という流れ。学部生時代は、周りで経済PhDに行く人間は天才ばかりだと思っており、自分がそのステージにいるとは全く感じられなかった。一応就活と並行して院試に向けた準備もしていたが、やはり自分が院進して成功するイメージが持てなかったため諦めた。

 ただ「経済学の知識や技術がある程度活かせる場所で働きたい」とは思っていたので、そういう感じの仕事を探し、運良く採用されるに至った。また、この職場では修士への留学という道は広く開かれていたので、最低限そこまでは行こうと思っていた(そして実際にそうした)。


 個人的にはこの修士で留学したときに潮目が変わった思っている。修士用のコースワークではかなり良い成績を取れることが複数回あり、「あれ、ひょっとして自分そこそこできる?」と感じる瞬間が増えた。また、(厳密には修論ではないが)修論的なペーパーを書くという必修の授業があり、これのアイデアを考えて指導教官(というか単なるアドバイザー?という感じだったが)と議論をしたり実際に手を動かしているときなどは「経済学の研究、面白い!」と今まで以上に思うようになった。せっかくの人生だし、挑戦するだけならそこまでコストもかからないのでやったるか、という気持ちが留学中に固まっていった。

 また、修士課程を通じて実証が面白いと思うようになったことも大きな変化だった。学部生時代はどちらかと言えばミクロ(ゲーム)理論に注力しており、また当時受講した学部生向けの計量経済の講義が正直酷かったこともあり、留学前は実証にほとんど興味がなかった。他方、UW-MadisonのMasterの計量コースワークはとても上手に構成されており本当に面白く、ここで一気に実証に興味を持つに至った。さすがは「エコノメに力を入れています!」とHP上で書いているだけのことはある。

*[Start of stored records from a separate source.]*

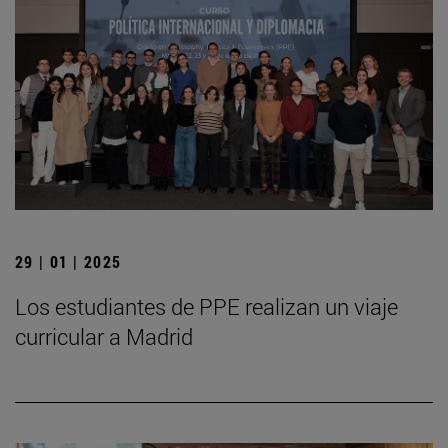
29 | 01 | 2025
Los estudiantes de PPE realizan un viaje
curricular a Madrid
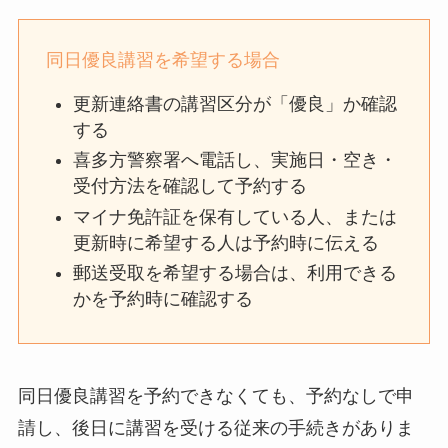
同日優良講習を希望する場合
更新連絡書の講習区分が「優良」か確認
する
喜多方警察署へ電話し、実施日・空き・
受付方法を確認して予約する
マイナ免許証を保有している人、または
更新時に希望する人は予約時に伝える
郵送受取を希望する場合は、利用できる
かを予約時に確認する
同日優良講習を予約できなくても、予約なしで申
請し、後日に講習を受ける従来の手続きがありま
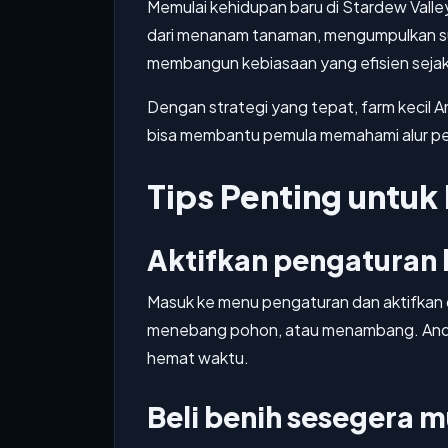
Memulai kehidupan baru di Stardew Valle
dari menanam tanaman, mengumpulkan sum
membangun kebiasaan yang efisien sejak
Dengan strategi yang tepat, farm kecil A
bisa membantu pemula memahami alur per
Tips Penting untuk
Aktifkan pengaturan 
Masuk ke menu pengaturan dan aktifkan
menebang pohon, atau menambang. Anda ja
hemat waktu.
Beli benih sesegera 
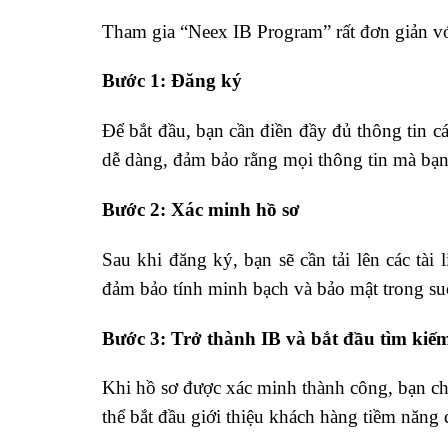
Tham gia “Neex IB Program” rất đơn giản vớ
Bước 1: Đăng ký
Để bắt đầu, bạn cần điền đầy đủ thông tin c
dễ dàng, đảm bảo rằng mọi thông tin mà bạn 
Bước 2: Xác minh hồ sơ
Sau khi đăng ký, bạn sẽ cần tải lên các tài
đảm bảo tính minh bạch và bảo mật trong suố
Bước 3: Trở thành IB và bắt đầu tìm kiế
Khi hồ sơ được xác minh thành công, bạn chí
thể bắt đầu giới thiệu khách hàng tiềm năng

 これに触発されてエコノメはPhDのコースワークを取るなど結構時間を掛けて勉強したし、修論的なペーパーも実証メインで書いた(これもまた面白かった)。


 修士を終えて帰国した後は、チャンスを見つけては出願準備を試みた。帰国後最初の年は有り得んほど仕事が忙しかったのでほとんど何もできなかったが、次の年はそこそこの忙しさだったので出願準備に手を付けることができ、合計10校程度に出願した。ちなみにこの年のクリスマスにGREを受けて、Quantitativeで170点を取ったのをやたら鮮明に覚えている。

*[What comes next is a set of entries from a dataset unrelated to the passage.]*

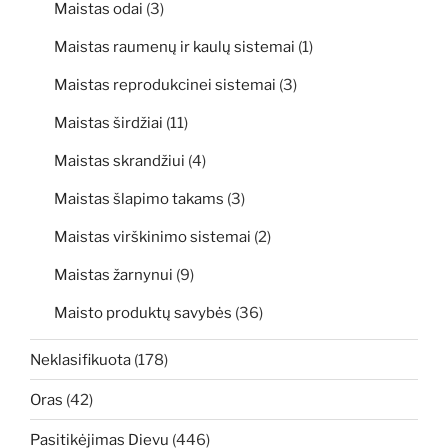
Maistas odai
(3)
Maistas raumenų ir kaulų sistemai
(1)
Maistas reprodukcinei sistemai
(3)
Maistas širdžiai
(11)
Maistas skrandžiui
(4)
Maistas šlapimo takams
(3)
Maistas virškinimo sistemai
(2)
Maistas žarnynui
(9)
Maisto produktų savybės
(36)
Neklasifikuota
(178)
Oras
(42)
Pasitikėjimas Dievu
(446)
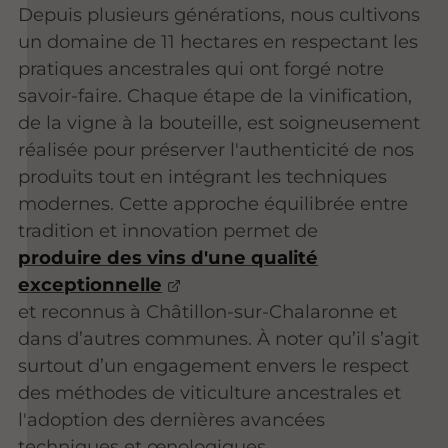
Depuis plusieurs générations, nous cultivons
un domaine de 11 hectares en respectant les
pratiques ancestrales qui ont forgé notre
savoir-faire. Chaque étape de la vinification,
de la vigne à la bouteille, est soigneusement
réalisée pour préserver l'authenticité de nos
produits tout en intégrant les techniques
modernes. Cette approche équilibrée entre
tradition et innovation permet de
produire des vins d'une qualité
exceptionnelle
et reconnus à Châtillon-sur-Chalaronne et
dans d’autres communes. À noter qu’il s’agit
surtout d’un engagement envers le respect
des méthodes de viticulture ancestrales et
l'adoption des dernières avancées
techniques et œnologiques.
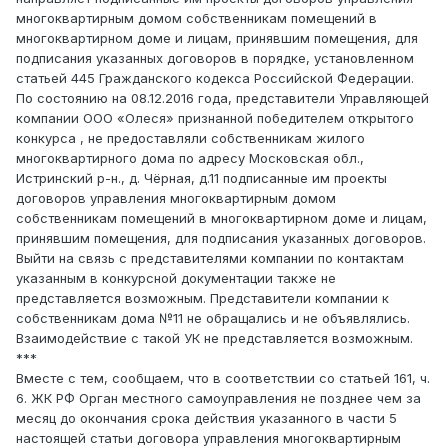
многоквартирным домом собственникам помещений в
многоквартирном доме и лицам, принявшим помещения, для
подписания указанных договоров в порядке, установленном
статьей 445 Гражданского кодекса Российской Федерации.
По состоянию на 08.12.2016 года, представители Управляющей
компании ООО «Олеся» признанной победителем открытого
конкурса , не предоставляли собственникам жилого
многоквартирного дома по адресу Московская обл.,
Истринский р-н., д. Чёрная, д.11 подписанные им проекты
договоров управления многоквартирным домом
собственникам помещений в многоквартирном доме и лицам,
принявшим помещения, для подписания указанных договоров.
Выйти на связь с представителями компании по контактам
указанным в конкурсной документации также не
представляется возможным. Представители компании к
собственникам дома №11 не обращались и не объявлялись.
Взаимодействие с такой УК не представляется возможным.
***
Вместе с тем, сообщаем, что в соответствии со статьей 161, ч.
6. ЖК РФ Орган местного самоуправления не позднее чем за
месяц до окончания срока действия указанного в части 5
настоящей статьи договора управления многоквартирным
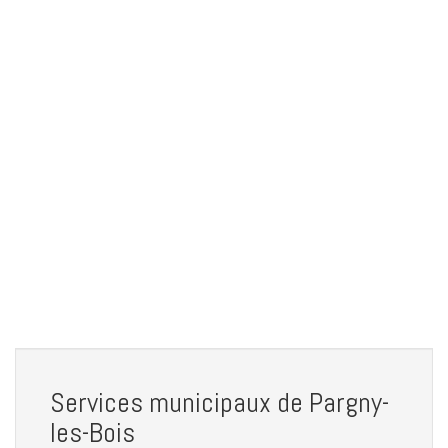
Services municipaux de Pargny-
les-Bois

 職場に対しては、このような動きをしているのを定期面談の場などで何となくは伝えていたが、正式に休職したいという意思を示したのは実際に合格通知をもらった後にしてしまった。このため人事部署からは「いやもっと早くから明示的に言ってよ」とちょっと苦言を呈された(それはそう)。本当にすみませんでした。。。

1年目の運ゲーに大勝利

 そういう訳でめでたくオファーをいただき、2023年の7月末に休職してUW-Madisonの経済博士課程に留学する次第となった。この1年間、もちろん辛いことや大変なこともあったものの、今振り返ってみると驚くほどスムーズに物事が進んだと感じている。自分で頑張ったと思える場所もあることにはあるが、それ以上に運に恵まれていたという印象。

1. 2023年、夏、休職

 休職のタイミングはある程度自分で決められる状況にはあったが、職場には博士を取った後もお世話になる前提であり、なるべく迷惑はかけたくないという思いから、7月末までフルタイム働き、その後出国日(8/11)までの間にアパートの引き払いやら何やらの出国準備を全て終える手筈で計画。

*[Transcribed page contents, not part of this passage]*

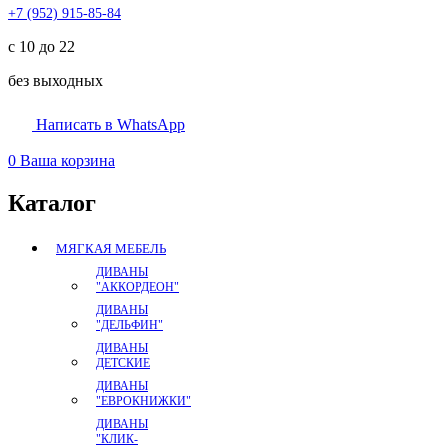
+7 (952) 915-85-84
с 10 до 22
без выходных
Написать в WhatsApp
0
Ваша корзина
Каталог
МЯГКАЯ МЕБЕЛЬ
ДИВАНЫ
"АККОРДЕОН"
ДИВАНЫ
"ДЕЛЬФИН"
ДИВАНЫ
ДЕТСКИЕ
ДИВАНЫ
"ЕВРОКНИЖКИ"
ДИВАНЫ
"КЛИК-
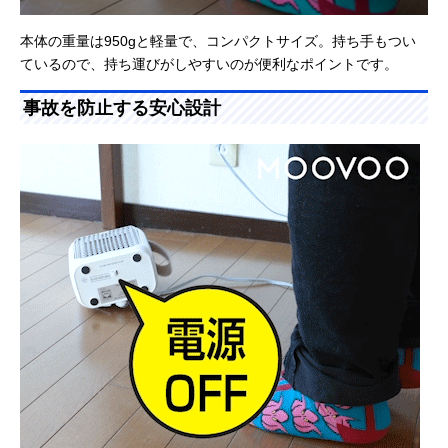
本体の重量は950gと軽量で、コンパクトサイズ。持ち手もつい
ているので、持ち運びがしやすいのが便利なポイントです。
事故を防止する安心設計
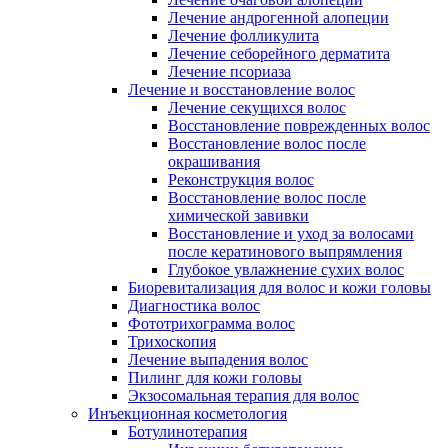
Лечение андрогенной алопеции
Лечение фолликулита
Лечение себорейного дерматита
Лечение псориаза
Лечение и восстановление волос
Лечение секущихся волос
Восстановление поврежденных волос
Восстановление волос после
окрашивания
Реконструкция волос
Восстановление волос после
химической завивки
Восстановление и уход за волосами
после кератинового выпрямления
Глубокое увлажнение сухих волос
Биоревитализация для волос и кожи головы
Диагностика волос
Фототрихограмма волос
Трихоскопия
Лечение выпадения волос
Пилинг для кожи головы
Экзосомальная терапия для волос
Инъекционная косметология
Ботулинотерапия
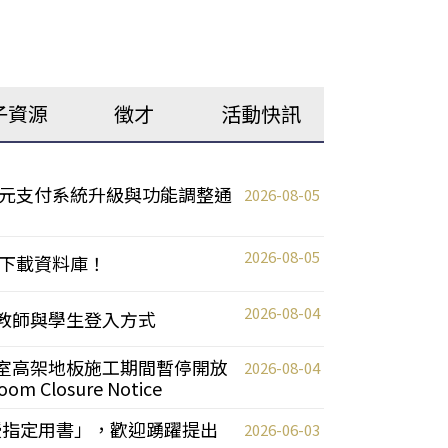
子資源
徵才
活動快訊
元支付系統升級與功能調整通
2026-08-05
2026-08-05
下載資料庫！
2026-08-04
統更新教師與學生登入方式
自習室高架地板施工期間暫停開放
2026-08-04
oom Closure Notice
教授指定用書」，歡迎踴躍提出
2026-06-03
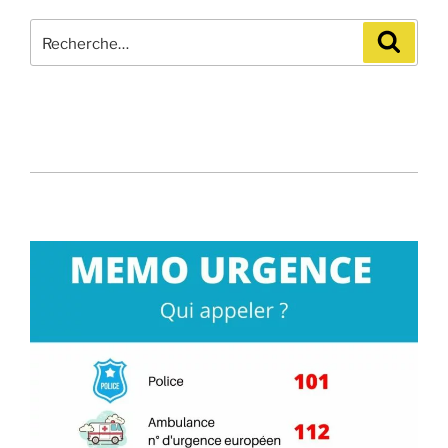
Recherche
Recher
pour
:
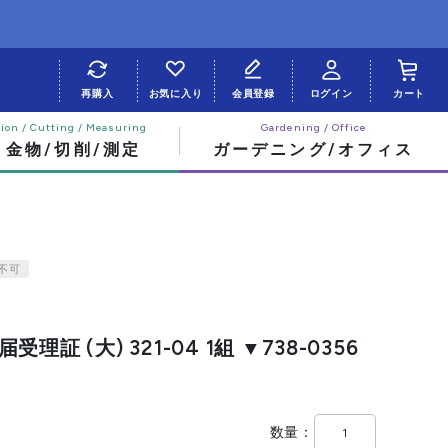
再購入
お気に入り
会員登録
ログイン
カート
・金物/切削/測定
ガーデニング/オフィス
不可
証 (大) 321-04 1組 ▼738-0356
数量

 今振り返るとバカみたいなスケジュール感だなと思うが、修士で留学したときに一度似たような内容を経験していたのと、その当時はもっとギチギチだったという点があり(同じように7月末までフルタイム労働、8/5(!)出国)、今回は相対的に余裕だった。

 他方、出国時点で米国での住居が確定していなかったという問題があった。この年はMadisonの住宅供給が逼迫しており、私は4月からずっとポータルサイトを利用して住居を探していたが、キャンパスに不自由なく通えるエリアにはほとんど空きがなかった。ポータルサイト上は空いている物件に問い合わせても、「あ、ごめん埋まってます」という連絡が返ってくることが大半という始末で、そもそも連絡が返ってこないこともしばしば。この時に主に使用していた某ポータルサイトは二度と使わんと心に誓った。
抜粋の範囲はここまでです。